BEGIN

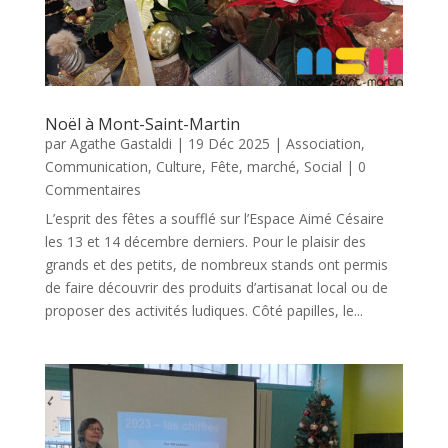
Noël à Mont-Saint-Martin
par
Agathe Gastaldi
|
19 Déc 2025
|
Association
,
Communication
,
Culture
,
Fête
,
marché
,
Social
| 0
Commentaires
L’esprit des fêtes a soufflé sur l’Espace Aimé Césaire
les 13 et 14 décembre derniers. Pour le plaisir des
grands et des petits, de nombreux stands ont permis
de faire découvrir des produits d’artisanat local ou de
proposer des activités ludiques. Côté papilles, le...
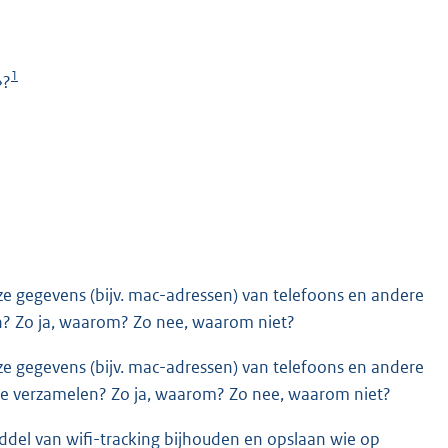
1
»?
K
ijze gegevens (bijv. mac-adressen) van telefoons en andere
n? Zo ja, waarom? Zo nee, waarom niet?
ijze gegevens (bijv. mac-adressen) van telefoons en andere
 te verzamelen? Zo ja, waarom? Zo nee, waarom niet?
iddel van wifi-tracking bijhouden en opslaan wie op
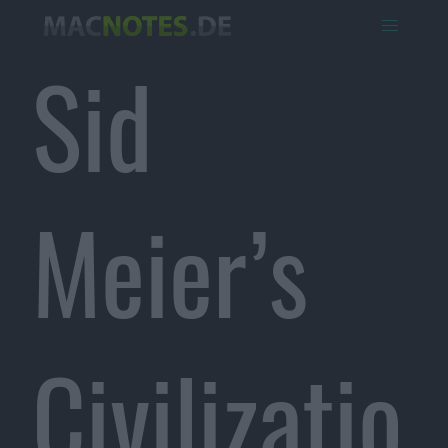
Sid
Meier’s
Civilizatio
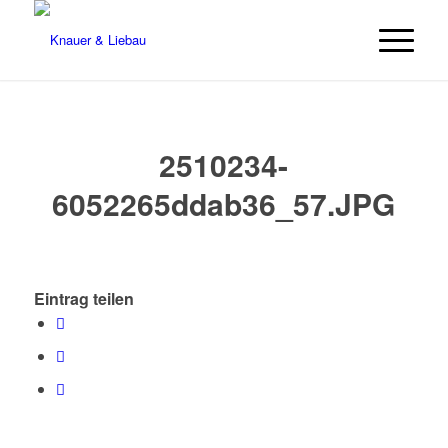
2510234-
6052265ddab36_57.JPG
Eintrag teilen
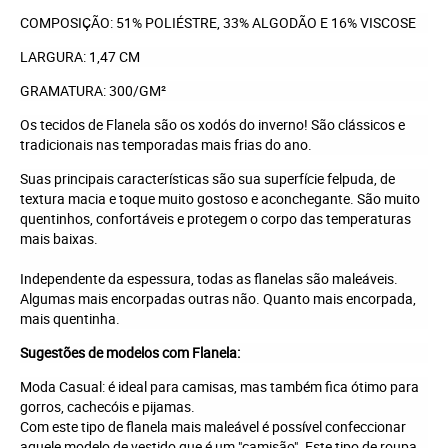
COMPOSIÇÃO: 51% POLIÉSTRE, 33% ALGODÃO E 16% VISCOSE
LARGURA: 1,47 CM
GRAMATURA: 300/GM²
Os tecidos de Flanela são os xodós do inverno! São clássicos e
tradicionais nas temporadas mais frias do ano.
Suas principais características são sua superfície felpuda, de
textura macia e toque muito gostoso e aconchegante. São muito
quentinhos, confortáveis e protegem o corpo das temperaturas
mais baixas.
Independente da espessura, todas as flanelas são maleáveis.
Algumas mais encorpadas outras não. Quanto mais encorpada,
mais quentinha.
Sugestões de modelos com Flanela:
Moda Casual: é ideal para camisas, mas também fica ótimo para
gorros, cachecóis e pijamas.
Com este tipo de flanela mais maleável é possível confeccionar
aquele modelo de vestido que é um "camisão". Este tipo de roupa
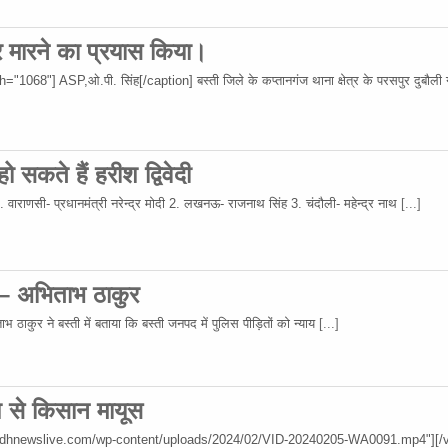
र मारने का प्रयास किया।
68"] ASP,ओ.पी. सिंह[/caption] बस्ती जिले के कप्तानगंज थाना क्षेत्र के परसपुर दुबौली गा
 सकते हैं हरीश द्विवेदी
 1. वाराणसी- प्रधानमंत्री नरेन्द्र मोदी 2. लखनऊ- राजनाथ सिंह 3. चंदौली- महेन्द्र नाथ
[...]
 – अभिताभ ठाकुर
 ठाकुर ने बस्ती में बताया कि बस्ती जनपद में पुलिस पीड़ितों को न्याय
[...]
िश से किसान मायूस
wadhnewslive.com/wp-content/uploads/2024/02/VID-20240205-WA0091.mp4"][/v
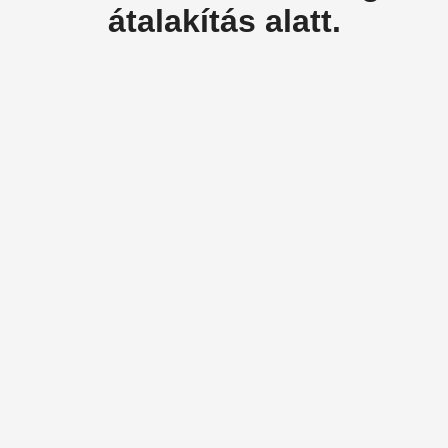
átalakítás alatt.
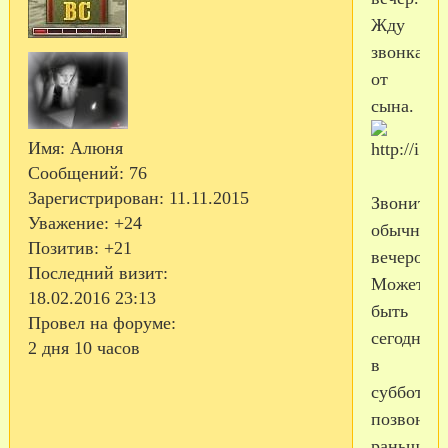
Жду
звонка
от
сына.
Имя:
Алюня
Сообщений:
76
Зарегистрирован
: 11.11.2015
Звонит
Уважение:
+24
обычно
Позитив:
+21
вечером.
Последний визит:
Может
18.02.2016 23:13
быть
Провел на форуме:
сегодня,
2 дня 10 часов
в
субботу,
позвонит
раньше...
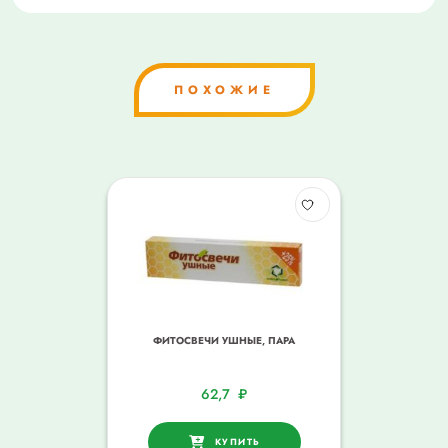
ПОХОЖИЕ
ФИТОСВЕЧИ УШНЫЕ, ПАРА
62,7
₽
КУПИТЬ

END

Transcribe the listing word for word, but keep its pictures out of the copy.

● **Answer**:
Noël à Mont-Saint-Martin
par
Agathe Gastaldi
|
19 Déc 2025
|
Association
,
Communication
,
Culture
,
Fête
,
marché
,
Social
| 0
Commentaires
L’esprit des fêtes a soufflé sur l’Espace Aimé Césaire
les 13 et 14 décembre derniers. Pour le plaisir des
grands et des petits, de nombreux stands ont permis
de faire découvrir des produits d’artisanat local ou de
proposer des activités ludiques. Côté papilles, le...
1
»?
K
ijze gegevens (bijv. mac-adressen) van telefoons en andere
n? Zo ja, waarom? Zo nee, waarom niet?
ijze gegevens (bijv. mac-adressen) van telefoons en andere
 te verzamelen? Zo ja, waarom? Zo nee, waarom niet?
iddel van wifi-tracking bijhouden en opslaan wie op
Sid
Meier’s
Civilizatio
2510234-
6052265ddab36_57.JPG
Eintrag teilen
COMPOSIÇÃO: 51% POLIÉSTRE, 33% ALGODÃO E 16% VISCOSE
LARGURA: 1,47 CM
GRAMATURA: 300/GM²
Os tecidos de Flanela são os xodós do inverno! São clássicos e
tradicionais nas temporadas mais frias do ano.
Suas principais características são sua superfície felpuda, de
textura macia e toque muito gostoso e aconchegante. São muito
quentinhos, confortáveis e protegem o corpo das temperaturas
mais baixas.
Independente da espessura, todas as flanelas são maleáveis.
Algumas mais encorpadas outras não. Quanto mais encorpada,
mais quentinha.
Sugestões de modelos com Flanela:
Moda Casual: é ideal para camisas, mas também fica ótimo para
gorros, cachecóis e pijamas.
Com este tipo de flanela mais maleável é possível confeccionar
aquele modelo de vestido que é um "camisão". Este tipo de roupa
र मारने का प्रयास किया।
68"] ASP,ओ.पी. सिंह[/caption] बस्ती जिले के कप्तानगंज थाना क्षेत्र के परसपुर दुबौली गा
 सकते हैं हरीश द्विवेदी
 1. वाराणसी- प्रधानमंत्री नरेन्द्र मोदी 2. लखनऊ- राजनाथ सिंह 3. चंदौली- महेन्द्र नाथ
[...]
 – अभिताभ ठाकुर
 ठाकुर ने बस्ती में बताया कि बस्ती जनपद में पुलिस पीड़ितों को न्याय
[...]
िश से किसान मायूस
wadhnewslive.com/wp-content/uploads/2024/02/VID-20240205-WA0091.mp4"][/v
átalakítás alatt.
Жду
звонка
от
сына.
Имя:
Алюня
Сообщений:
76
Зарегистрирован
: 11.11.2015
Звонит
Уважение:
+24
обычно
Позитив:
+21
вечером.
Последний визит:
Может
18.02.2016 23:13
быть
Провел на форуме:
сегодня,
2 дня 10 часов
в
субботу,
позвонит
раньше...
ПОХОЖИЕ
ФИТОСВЕЧИ УШНЫЕ, ПАРА
62,7
₽
КУПИТЬ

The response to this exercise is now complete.